Bill Ehrhart was a Marine sergeant in Vietnam and has a Purple Heart, a Navy Combat Action Ribbon and two Presidential Unit Citations. He is a nationally recognized poet and writer and teaches at the Haverford School outside Philadelphia.

About W.D. Ehrhart

Comments

  1. JJ Malo says:

    Ehrhart’s article is thoughtful and thought provoking. He clearly states facts that most people choose to ignore. He is a legitimate speaker thanks to his experience as a Marine in Vietnam but also as a writer of numerous essays, memoirs, and poetry. His voice should be heard much more often in the national media to counterbalance some rewriting of history as well as get people to question our current society.

  2. Mary Sojourner says:

    It is unconscionable – and so much a sign of these oblivious American times – that this post is not on the front page of the New York Times, the LA Times and every newspaper in the country. Thank you for your fury, your accuracy and your writing gift. You use them all well – always.

  3. Tony Williams says:

    Another eloquent and insightful comment from a really sincere poet-warrior-writer of the Viet Nam war who never chooses to hide behind the convenient layers of obtruse metaphor nor has given in to the system that would award him an academic creative-writing position if he toed the line.
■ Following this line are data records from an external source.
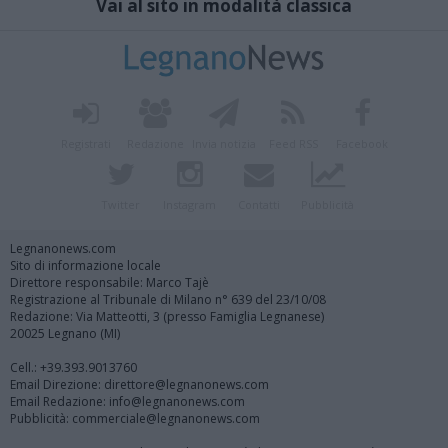
Vai al sito in modalità classica
Registrati
Redazione
Invia notizia
Feed RSS
Facebook
Twitter
Instagram
Contatti
Pubblicità
Legnanonews.com
Sito di informazione locale
Direttore responsabile: Marco Tajè
Registrazione al Tribunale di Milano n° 639 del 23/10/08
Redazione: Via Matteotti, 3 (presso Famiglia Legnanese)
20025 Legnano (MI)
Cell.: +39.393.9013760
Email Direzione: direttore@legnanonews.com
Email Redazione: info@legnanonews.com
Pubblicità: commerciale@legnanonews.com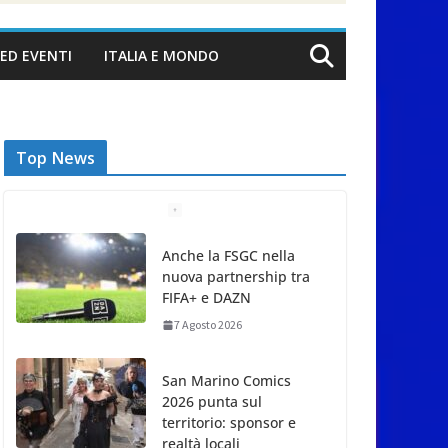
ED EVENTI
ITALIA E MONDO
Top News
Anche la FSGC nella
nuova partnership tra
FIFA+ e DAZN
7 Agosto 2026
San Marino Comics
2026 punta sul
territorio: sponsor e
realtà locali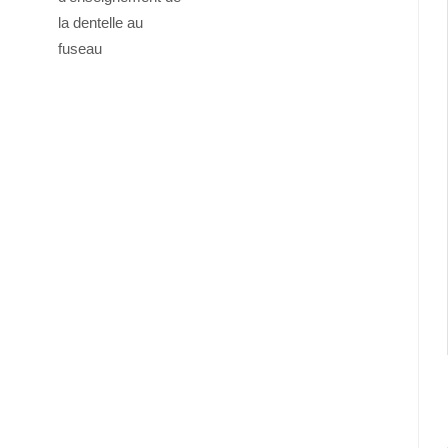
la dentelle au
fuseau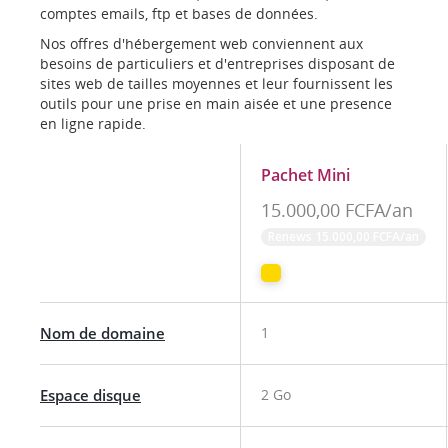
comptes emails, ftp et bases de données.
Nos offres d'hébergement web conviennent aux
besoins de particuliers et d'entreprises disposant de
sites web de tailles moyennes et leur fournissent les
outils pour une prise en main aisée et une presence
en ligne rapide.
Pachet Mini
15.000,00 FCFA/an
Renews 15.000,00 FCFA/an
Nom de domaine
1
Espace disque
2 Go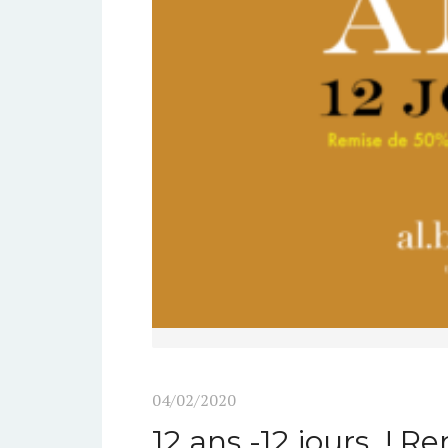
04/02/2020
12 ans -12 jours ! R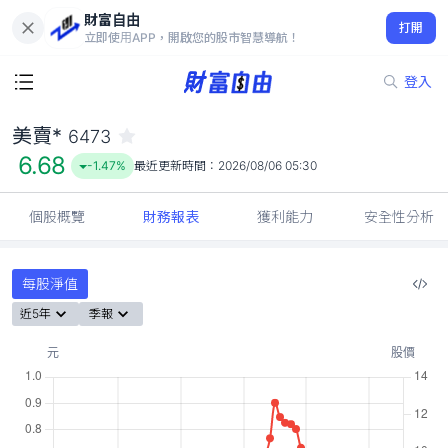
財富自由
美賣* 6473
打開
6.68
-1.47%
立即使用APP，開啟您的股市智慧導航！
登入
美賣*
6473
6.68
-1.47%
最近更新時間：
2026/08/06 05:30
個股概覽
財務報表
獲利能力
安全性分析
每股淨值
近5年
季報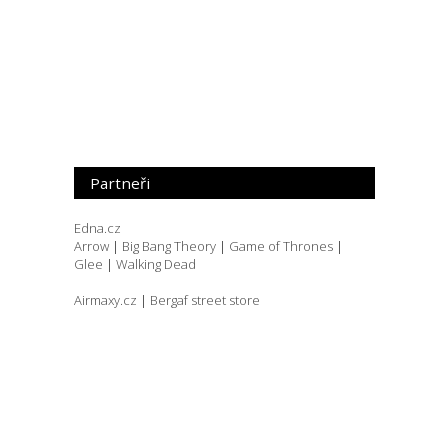
Partneři
Edna.cz
Arrow
|
Big Bang Theory
|
Game of Thrones
|
Glee
|
Walking Dead
Airmaxy.cz
|
Bergaf street store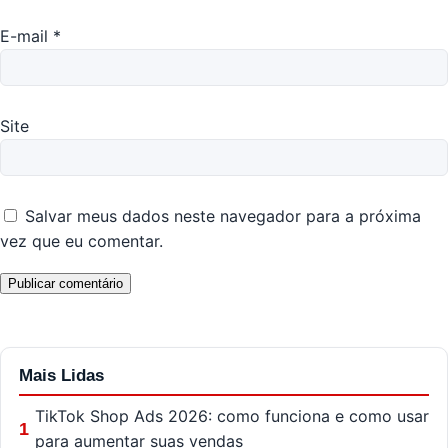
E-mail
*
Site
Salvar meus dados neste navegador para a próxima
vez que eu comentar.
Mais Lidas
TikTok Shop Ads 2026: como funciona e como usar
1
para aumentar suas vendas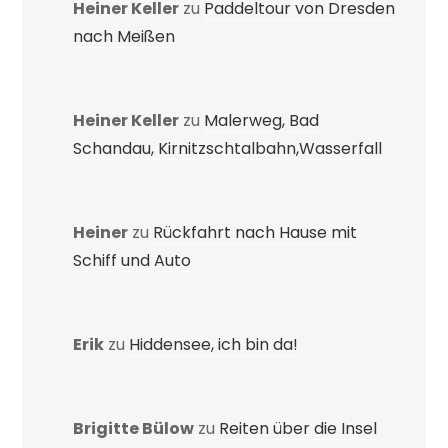
Heiner Keller
zu
Paddeltour von Dresden
nach Meißen
Heiner Keller
zu
Malerweg, Bad
Schandau, Kirnitzschtalbahn,Wasserfall
Heiner
zu
Rückfahrt nach Hause mit
Schiff und Auto
Erik
zu
Hiddensee, ich bin da!
Brigitte Bülow
zu
Reiten über die Insel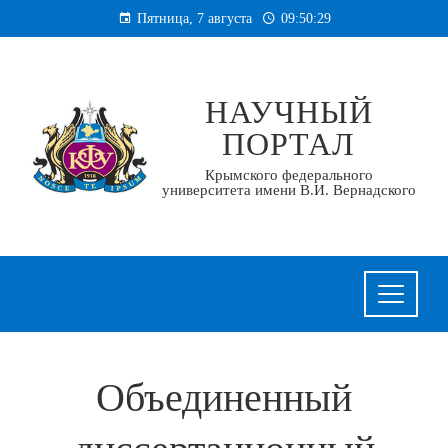
Перейти
Пятница, 7 августа
09:50:30
к
содержанию
НАУЧНЫЙ
ПОРТАЛ
Крымского федерального
университета имени В.И. Вернадского
Объединенный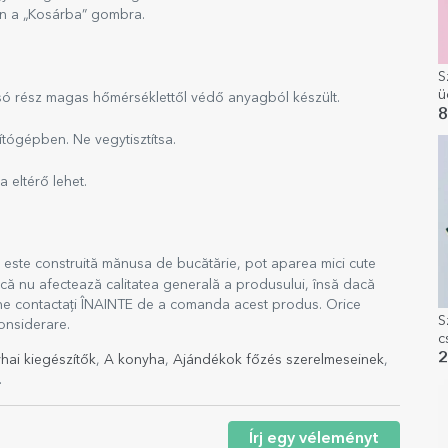
on a „Kosárba” gombra.
S
ü
lsó rész magas hőmérséklettől védő anyagból készült.
s
8
ítógépben. Ne vegytisztítsa.
 eltérő lehet.
e este construită mănusa de bucătărie, pot aparea mici cute
 că nu afectează calitatea generală a produsului, însă dacă
să ne contactați ÎNAINTE de a comanda acest produs. Orice
S
considerare.
c
ü
2
hai kiegészítők
,
A konyha
,
Ajándékok főzés szerelmeseinek
,
d
.
Írj egy véleményt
The militarization of American and British culture (the two royal spawns of the tragic Princess Diana who did at least protest against land mines) is one key example of Gore Vidal’s warnings of perpetual wars for the spurious goal of perpetual peace. Fortunately, people like Bill will never be silent and we should all resist the phoney reverence for veterans that is part of an all-too-transparent goal of rewiting history.

  4. Paul Wright says:

    Bill gets it just right as usual. Particularly obnoxious is the pre-existing condition dodge by the DOD and VA to get out from under PTSD liability.

  5. Dorothy says:

    Until reading this essay, i never considered how effectively the elimination of the draft facilitated the silencing of domestic opposition to wars. Unfortunately few of us possess the understanding, insights, and writing skills of W.D. Ehrhart. Thank you for caring…teaching…writing. There is hope we will one day learn the desperately needed lessons we have not yet grasped.